# Activity
Keep to one stretch of the data below, the lines from the one with "BARRIEREFREIHEIT" up to and including the one with "ımar’la Doğu Berlin’de", and return that stretch exactly.

# Data records
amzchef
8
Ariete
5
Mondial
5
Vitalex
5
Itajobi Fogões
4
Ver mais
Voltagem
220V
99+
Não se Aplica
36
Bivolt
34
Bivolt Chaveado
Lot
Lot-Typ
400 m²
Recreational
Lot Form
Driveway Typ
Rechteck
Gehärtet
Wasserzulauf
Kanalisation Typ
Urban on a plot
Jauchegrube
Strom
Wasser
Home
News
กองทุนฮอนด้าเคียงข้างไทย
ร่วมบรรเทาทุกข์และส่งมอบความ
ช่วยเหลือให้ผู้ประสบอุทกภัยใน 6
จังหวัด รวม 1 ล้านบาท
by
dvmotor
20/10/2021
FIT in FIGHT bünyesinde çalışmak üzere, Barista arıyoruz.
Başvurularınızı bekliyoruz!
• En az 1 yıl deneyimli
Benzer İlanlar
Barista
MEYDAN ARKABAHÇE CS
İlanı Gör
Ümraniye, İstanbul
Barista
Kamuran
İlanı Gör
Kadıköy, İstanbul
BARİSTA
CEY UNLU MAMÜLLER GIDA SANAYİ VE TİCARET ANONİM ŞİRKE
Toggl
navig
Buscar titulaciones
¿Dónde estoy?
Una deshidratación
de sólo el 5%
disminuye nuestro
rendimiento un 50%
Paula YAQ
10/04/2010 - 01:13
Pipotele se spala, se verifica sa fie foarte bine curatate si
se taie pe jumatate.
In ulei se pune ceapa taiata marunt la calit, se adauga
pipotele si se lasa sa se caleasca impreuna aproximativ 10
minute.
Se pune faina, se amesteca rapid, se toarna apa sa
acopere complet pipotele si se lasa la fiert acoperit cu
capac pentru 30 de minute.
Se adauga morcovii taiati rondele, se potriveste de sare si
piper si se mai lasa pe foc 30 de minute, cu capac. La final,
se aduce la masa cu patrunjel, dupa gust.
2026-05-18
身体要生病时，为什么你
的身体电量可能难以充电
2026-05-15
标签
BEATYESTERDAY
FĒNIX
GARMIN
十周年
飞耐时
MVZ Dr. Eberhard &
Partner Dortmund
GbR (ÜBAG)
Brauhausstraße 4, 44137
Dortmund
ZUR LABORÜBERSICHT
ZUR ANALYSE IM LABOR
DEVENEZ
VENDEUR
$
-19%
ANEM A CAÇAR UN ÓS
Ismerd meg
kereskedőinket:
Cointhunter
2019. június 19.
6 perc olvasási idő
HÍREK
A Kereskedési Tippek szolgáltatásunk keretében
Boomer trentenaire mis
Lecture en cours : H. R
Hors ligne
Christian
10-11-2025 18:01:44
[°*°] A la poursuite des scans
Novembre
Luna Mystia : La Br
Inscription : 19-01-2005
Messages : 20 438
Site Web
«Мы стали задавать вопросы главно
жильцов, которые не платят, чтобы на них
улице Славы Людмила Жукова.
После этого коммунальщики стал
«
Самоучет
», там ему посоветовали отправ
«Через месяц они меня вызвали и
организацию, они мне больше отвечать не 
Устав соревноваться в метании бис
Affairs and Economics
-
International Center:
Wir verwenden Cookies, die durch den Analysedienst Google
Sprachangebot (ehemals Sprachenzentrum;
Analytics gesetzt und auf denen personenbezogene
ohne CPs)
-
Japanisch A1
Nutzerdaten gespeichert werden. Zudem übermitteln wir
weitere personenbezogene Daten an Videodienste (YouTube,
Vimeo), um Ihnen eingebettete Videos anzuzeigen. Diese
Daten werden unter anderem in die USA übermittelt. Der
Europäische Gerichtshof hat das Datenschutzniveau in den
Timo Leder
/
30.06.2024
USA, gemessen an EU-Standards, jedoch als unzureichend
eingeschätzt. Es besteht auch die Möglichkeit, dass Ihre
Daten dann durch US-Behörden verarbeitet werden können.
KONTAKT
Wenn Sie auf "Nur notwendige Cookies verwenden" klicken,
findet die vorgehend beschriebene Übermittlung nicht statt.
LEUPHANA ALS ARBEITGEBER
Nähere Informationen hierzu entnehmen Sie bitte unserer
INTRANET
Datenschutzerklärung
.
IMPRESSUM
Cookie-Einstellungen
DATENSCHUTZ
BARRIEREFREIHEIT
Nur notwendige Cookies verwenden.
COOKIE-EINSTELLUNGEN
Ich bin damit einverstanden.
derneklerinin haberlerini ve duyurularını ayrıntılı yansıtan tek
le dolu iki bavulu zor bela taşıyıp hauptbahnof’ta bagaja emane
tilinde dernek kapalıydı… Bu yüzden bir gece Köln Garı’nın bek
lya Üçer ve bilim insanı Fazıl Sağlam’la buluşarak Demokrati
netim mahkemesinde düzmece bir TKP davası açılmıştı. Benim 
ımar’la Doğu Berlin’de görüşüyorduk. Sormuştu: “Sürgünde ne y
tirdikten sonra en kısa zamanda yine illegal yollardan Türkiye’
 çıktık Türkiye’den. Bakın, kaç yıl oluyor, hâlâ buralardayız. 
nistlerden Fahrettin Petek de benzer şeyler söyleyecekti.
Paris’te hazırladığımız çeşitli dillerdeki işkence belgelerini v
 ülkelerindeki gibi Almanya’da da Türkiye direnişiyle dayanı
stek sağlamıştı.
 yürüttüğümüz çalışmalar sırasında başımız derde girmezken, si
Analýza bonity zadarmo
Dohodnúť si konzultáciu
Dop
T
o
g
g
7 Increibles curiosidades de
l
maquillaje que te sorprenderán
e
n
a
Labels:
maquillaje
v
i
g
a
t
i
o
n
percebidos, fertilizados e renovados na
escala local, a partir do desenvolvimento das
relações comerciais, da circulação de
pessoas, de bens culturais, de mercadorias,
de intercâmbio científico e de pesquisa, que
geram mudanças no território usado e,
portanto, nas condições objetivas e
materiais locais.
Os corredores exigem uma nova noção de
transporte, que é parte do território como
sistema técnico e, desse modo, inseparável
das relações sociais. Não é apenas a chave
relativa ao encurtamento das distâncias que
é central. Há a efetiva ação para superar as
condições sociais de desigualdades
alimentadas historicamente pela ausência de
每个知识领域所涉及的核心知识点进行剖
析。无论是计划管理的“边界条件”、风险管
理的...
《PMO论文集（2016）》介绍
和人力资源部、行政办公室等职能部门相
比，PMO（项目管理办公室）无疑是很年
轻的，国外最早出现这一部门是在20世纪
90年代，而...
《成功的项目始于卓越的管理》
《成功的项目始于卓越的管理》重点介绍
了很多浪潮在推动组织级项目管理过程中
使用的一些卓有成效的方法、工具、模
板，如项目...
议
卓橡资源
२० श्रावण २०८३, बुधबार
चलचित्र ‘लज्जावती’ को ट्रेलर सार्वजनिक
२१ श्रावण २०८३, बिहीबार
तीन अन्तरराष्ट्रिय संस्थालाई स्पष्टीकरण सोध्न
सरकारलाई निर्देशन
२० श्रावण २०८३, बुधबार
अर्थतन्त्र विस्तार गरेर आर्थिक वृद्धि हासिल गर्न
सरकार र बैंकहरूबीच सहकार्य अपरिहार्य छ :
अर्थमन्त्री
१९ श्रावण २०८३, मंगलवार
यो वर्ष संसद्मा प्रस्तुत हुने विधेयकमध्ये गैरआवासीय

# Task result
BARRIEREFREIHEIT
Nur notwendige Cookies verwenden.
COOKIE-EINSTELLUNGEN
Ich bin damit einverstanden.
derneklerinin haberlerini ve duyurularını ayrıntılı yansıtan tek
le dolu iki bavulu zor bela taşıyıp hauptbahnof’ta bagaja emane
tilinde dernek kapalıydı… Bu yüzden bir gece Köln Garı’nın bek
lya Üçer ve bilim insanı Fazıl Sağlam’la buluşarak Demokrati
netim mahkemesinde düzmece bir TKP davası açılmıştı. Benim 
ımar’la Doğu Berlin’de görüşüyorduk. Sormuştu: “Sürgünde ne y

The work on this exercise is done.